Pyrazole 3. Mp: 133–134 °C. 1H NMR (300 MHz, (CD3)2CO: δ = 10.65 (1H, HO-Ar); 10.12 (1H, HO-Ar); 7.86 (m, 2H, Ar–H); 7.55 (s, 1H, Pyr-H); 7.52 (m, 2H, Ar–H); 7.43 (m, 1H, Ar–H); 6.94 (dd, 1H, J1 = 8.26 Hz, J2 = 4.08 Hz, Ar–H); 6.44 (dd, 1H, JHH = 8.9 Hz, JHF = 10.5 Hz, H-Ar). 13C NMR (75 MHz, (CD3)2CO: δ C1 = 153.51; C3’ = 150.40; C4 = 146.53 (d, 1JC-F = 228.89 Hz); C3 = 145.40 (d, 2JC-F = 15.46 Hz); C5’ = 144.00; C1’’ = 130.31; C3’’ = C5’’ = 130.10; C4’’ = 129.65; C2’’ = C6’’ = 126. 61; C5 = 115.35 (d, 2JC-F = 19.66 Hz); C2 = 107.88 (d, 3JC-F = 1.90 Hz); C6 = 106.48 (d, 3JC-F = 6.75 Hz); C4’ = 104.92. 19F NMR (282 MHz, (CD3)2CO: δ = − 150.67 (1F, m). IR (neat) ν = 3415, 1703, 1634, 1494, 1462, 1026, 982, 854, 766, 695 cm−1. HRMS: found m/z = 271.0881, calculated m/z for C15H11FN2O2 [M + H]+ = 293.0877 (0.4 mDa error).
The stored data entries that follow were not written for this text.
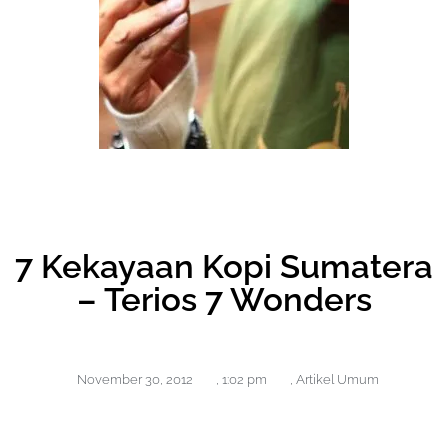
7 Kekayaan Kopi Sumatera
– Terios 7 Wonders
November 30, 2012
,
1:02 pm
,
Artikel Umum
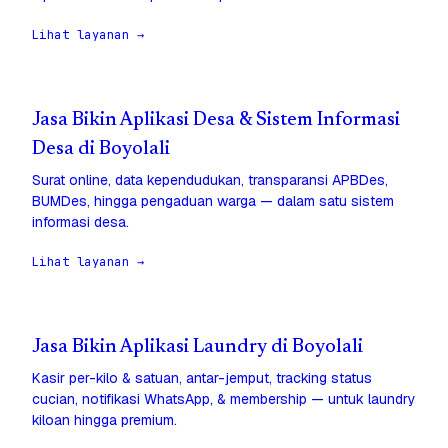
Lihat layanan →
Jasa Bikin Aplikasi Desa & Sistem Informasi
Desa di Boyolali
Surat online, data kependudukan, transparansi APBDes,
BUMDes, hingga pengaduan warga — dalam satu sistem
informasi desa.
Lihat layanan →
Jasa Bikin Aplikasi Laundry di Boyolali
Kasir per-kilo & satuan, antar-jemput, tracking status
cucian, notifikasi WhatsApp, & membership — untuk laundry
kiloan hingga premium.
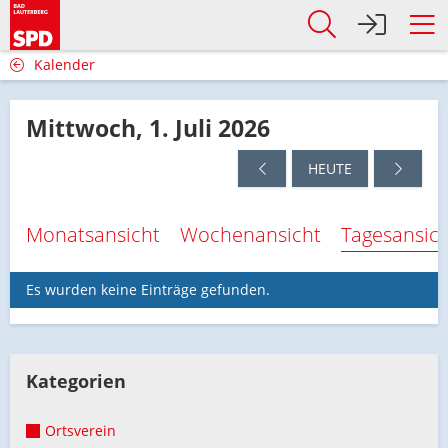
Kalender
Mittwoch, 1. Juli 2026
HEUTE
Monatsansicht
Wochenansicht
Tagesansic
Es wurden keine Einträge gefunden.
Kategorien
Ortsverein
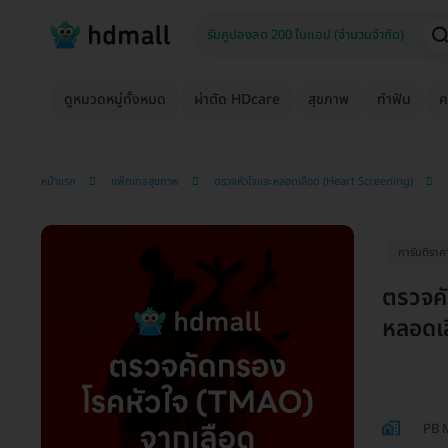
ดูหมวดหมู่ทั้งหมด
ผ่าตัด HDcare
สุขภาพ
ทำฟัน
ค
หน้าแรก
แพ็กเกจสุขภาพ
ตรวจหัวใจและหลอดเลือด (Heart Screening)
การันตีราคา
ตรวจคั
หลอดเล
PB M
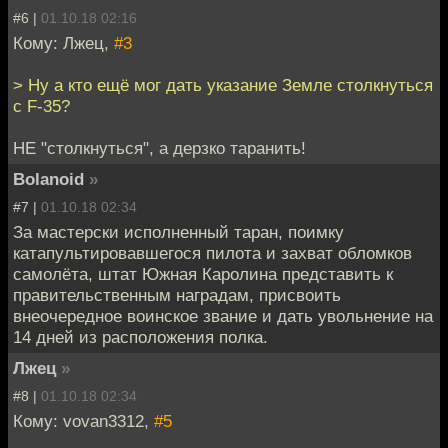
#6 |
01.10.18 02:16
Кому: Лжец,
#3
> Ну а кто ещё мог дать указание Земле столкнуться
с F-35?
НЕ "столкнуться", а дерзко таранить!
Bolanoid
»
#7 |
01.10.18 02:34
За мастерски исполненный таран, поимку
катапультировавшегося пилота и захват обломков
самолёта, штат Южная Каролина представить к
правительственным наградам, присвоить
внеочередное воинское звание и дать увольнение на
14 дней из расположения полка.
Лжец
»
#8 |
01.10.18 02:34
Кому: vovan3312,
#5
The hydrolysis of p-nitrophenyl-α-O-D-glucopyranoside (α-pNPG) was continuously measured in a 96-well microplate using a method similar to that applied by Arnaldos et al. [57]. Wells were filled in triplicate with α-Glc (yeast) in 0.1 M, pH 7 phosphate buffer (0.088 U/mL end concentration per well), α-cyclodextrin, the same buffer solution (1.22 mM end concentration per well) and 10 µL of test compound in dimethylsulfoxide (DMSO) solution. Wells containing the corresponding volume of DMSO without an inhibitor were used as the references of maximum enzymatic rates. The final volume per well was 270 µL. The enzymatic reaction was initiated by adding α-pNPG (1.63 mM end concentration per well). The plate was shaken for 2 s and the increase in absorbance at 405 nm was monitored at 37 °C for 10 min.

DMSO solutions (0.084 mg/mL) of doubly chemically modified extracts were employed for α-Glc inhibition percentage determination.

For IC50 determination, ten serial dilutions of the compounds were prepared in DMSO, following equally spaced points on a neperian logarithm scale, starting at 64.7 mM and finishing at 0.00647 mM (end concentration per well: 2397 to 0.2514 µM). IC50 calculated using Prism V5.01 (GraphPad Software Inc., La Jolla, CA, USA) applying a non linear regression curve fit for a log[inhibitor] vs. normalized answer model with variable slope. Standard drug acarbose was used as enzyme inhibition control.

The α-Glc inhibition properties of the mixtures were surveyed by TLC autography using reported protocols [47]. Briefly, a Silica gel-TLC plate (64 cm2) was sprayed with the 2-naphthyl-α-d-glucopyranoside: Fast Blue B salt (1:1, V/V) solution using a glass reagent sprayer operated with compressed air. Then, the plate was dried under air current at room temperature. 80 mg of agar was dissolved at 80 °C in 9.4 mL phosphate buffer (100 mM, pH 7.0), the solution was allowed to cool down (40 °C) and 188 μL of α-Glc solution (12.5 U/mL) was added. The obtained solution was mixed by inversion and distributed over the TLC plate. After cooling and solidification, the plate was incubated at 37 °C (10 min) in a stove.

DAD-HPLC measurements were performed on a Hewlett Packard HP 1050 series, coupled to a G1306AX DAD. The samples were directly loaded on a Phenomenex Gemini C18 column (5 µm × 150 mm × 4.6 mm). Mobile phase: A: Methanol with formic acid (5%); B water/methanol (39/61) with formic acid (5%). Method: 0 min, B 100%, 3 min B 100%, 5 min B 90%, 8 min B 90%, 15 min B 82%, 16 min B 82%, 17 min B 70%, 20 min B 60%, 22 min B 60%, 23 min B 10%, 25 min B 10%. Injected volume: 3 µl. Flow: 0.3 mL/min. Column temperature: 30.0 °C. Detection at 254 nm. Solutions of 0.15 mg/mL (pure compounds) or 10 mg/mL (for mixture) were injected.